Co naprawdę jest dla nich problemem?
W badaniach Biura Rzecznika Praw Dziecka aż 84% młodych wskazało hejt jako główne zagrożenie. Kolejne miejsca zajęły: publikacja wizerunku bez zgody oraz nękanie w sieci. Nie są to dane, które mogą dziwić – są jednak dowodem na dojrzałość i samoświadomość młodych.
– „Dzieci wiedzą, co się dzieje w sieci. Wiedzą, na co są narażone. I mają swoje przemyślenia, jak temu zapobiegać” – podkreśla Hernandez.
Zamiast traktować je jak biernych odbiorców edukacji cyfrowej, powinniśmy widzieć w nich aktywnych partnerów.
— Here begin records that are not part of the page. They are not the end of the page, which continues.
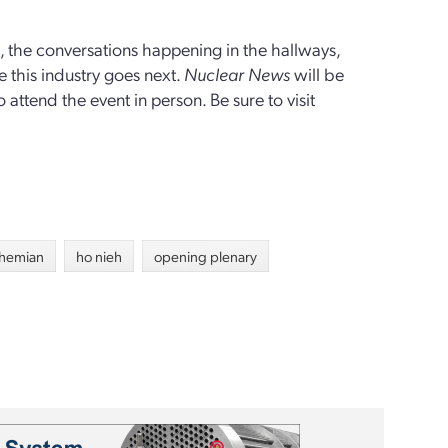
on, the conversations happening in the hallways,
 this industry goes next.
Nuclear News
will be
attend the event in person. Be sure to visit
shemian
ho nieh
opening plenary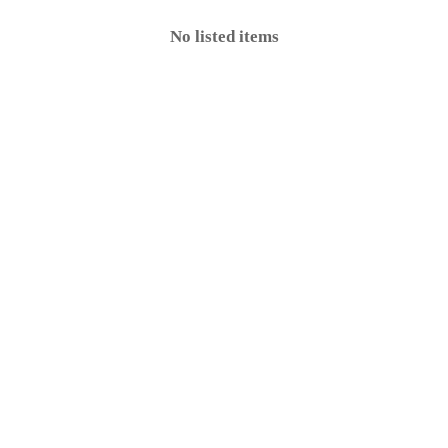
No listed items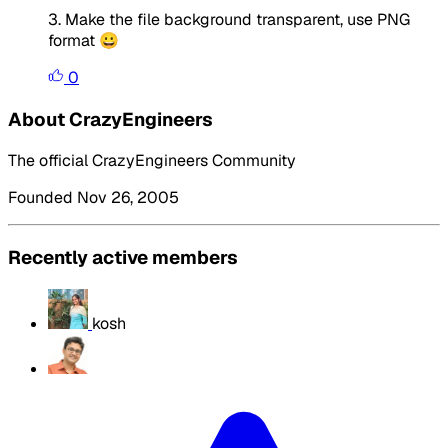
3. Make the file background transparent, use PNG
format 😀
0
About CrazyEngineers
The official CrazyEngineers Community
Founded Nov 26, 2005
Recently active members
kosh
Nie wystarczy, że dorośli rozmawiają o rozwiązaniach. Muszą rozmawiać z dziećmi – słuchać ich rekomendacji, reagować na zgłoszenia, angażować je w proces decyzyjny.
Prawo do głosu i prawo do prywatności
Biuro Rzecznika przypomina, że Konwencja o Prawach Dziecka – choć powstała przed epoką smartfonów – gwarantuje młodym ludziom m.in. prawo do partycypacji i prawo do prywatności. Te prawa obowiązują również w świecie cyfrowym. Dziś stają się fundamentem debaty o ochronie wizerunku.
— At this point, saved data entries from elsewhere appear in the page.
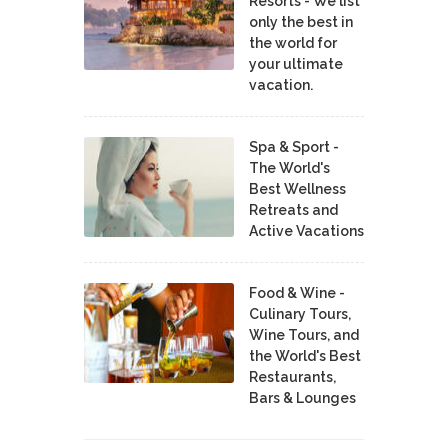
Resorts - We list
only the best in
the world for
your ultimate
vacation.
Spa & Sport -
The World's
Best Wellness
Retreats and
Active Vacations
Food & Wine -
Culinary Tours,
Wine Tours, and
the World's Best
Restaurants,
Bars & Lounges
– „To smutne, że dzieci słyszą: 'Mam zgodę twojej mamy, więc się nie zasłaniaj’” – mówi Hernandez. – „To cytaty z życia. A przecież dziecko też ma prawo powiedzieć 'nie’. I musi mieć poczucie, że zostanie wysłuchane.”
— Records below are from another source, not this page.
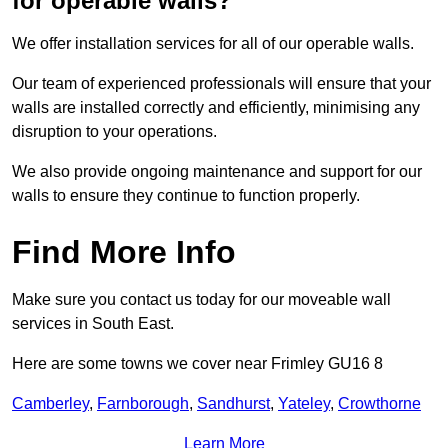
for operable walls?
We offer installation services for all of our operable walls.
Our team of experienced professionals will ensure that your
walls are installed correctly and efficiently, minimising any
disruption to your operations.
We also provide ongoing maintenance and support for our
walls to ensure they continue to function properly.
Find More Info
Make sure you contact us today for our moveable wall
services in South East.
Here are some towns we cover near Frimley GU16 8
Camberley
,
Farnborough
,
Sandhurst
,
Yateley
,
Crowthorne
Learn More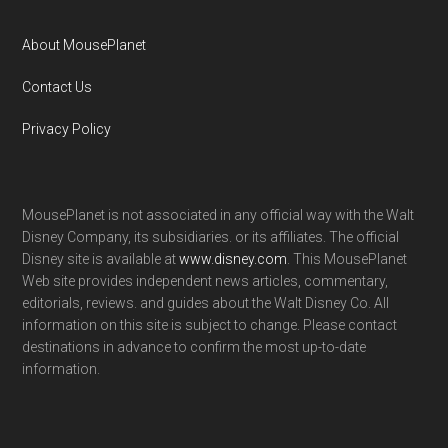
About MousePlanet
Contact Us
Privacy Policy
MousePlanet is not associated in any official way with the Walt
Disney Company, its subsidiaries. or its affiliates. The official
Disney site is available at
www.disney.com
. This MousePlanet
Web site provides independent news articles, commentary,
editorials, reviews. and guides about the Walt Disney Co. All
information on this site is subject to change. Please contact
destinations in advance to confirm the most up-to-date
information.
Kampania „Więcej szacunku dla młodego wizerunku”, prowadzona przez Biuro Rzecznika, to jeden z kroków ku zmianie myślenia. Jej celem jest nie tylko przypomnienie o obowiązującym prawie, ale i budowanie kultury uważności, delikatności i zgody.
Technologia nie zwalnia z rozmowy
Rodzice, nauczyciele i szkoły coraz chętniej korzystają z narzędzi cyfrowych do komunikacji i monitorowania dzieci. To zrozumiałe – dzienniki elektroniczne, grupy na Messengerze, zamknięte konta na Facebooku. Ale gdzie w tym wszystkim przestrzeń dla dziecka?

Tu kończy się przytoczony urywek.